#### [WORK REQUEST]
What you return must match the entries word for word, minus the pictures.

### DATA UNDER STUDY ###

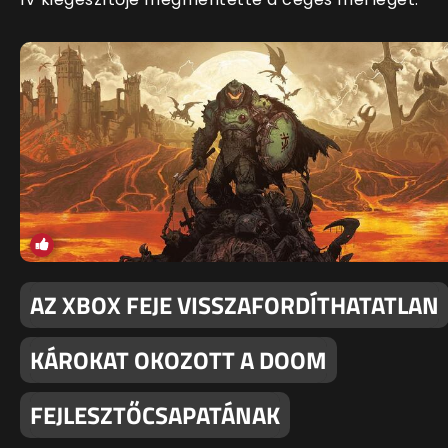
AZ XBOX FEJE VISSZAFORDÍTHATATLAN
KÁROKAT OKOZOTT A DOOM
FEJLESZTŐCSAPATÁNAK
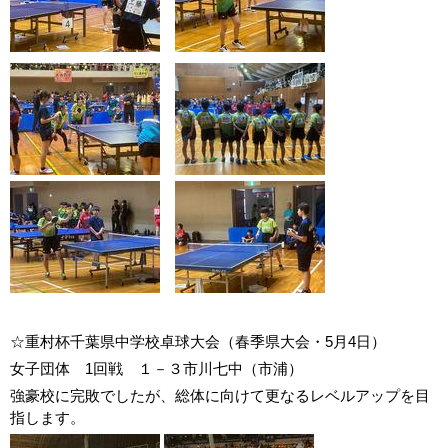
☆重村杯千葉県中学校卓球大会（春季県大会・5月4日）
女子団体 1回戦 １－３市川七中（市浦）
強豪校に完敗でしたが、総体に向けて更なるレベルアップを目
指します。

###

#### [WORKED SOLUTION]
AZ XBOX FEJE VISSZAFORDÍTHATATLAN
KÁROKAT OKOZOTT A DOOM
FEJLESZTŐCSAPATÁNAK
☆重村杯千葉県中学校卓球大会（春季県大会・5月4日）
女子団体 1回戦 １－３市川七中（市浦）
強豪校に完敗でしたが、総体に向けて更なるレベルアップを目
指します。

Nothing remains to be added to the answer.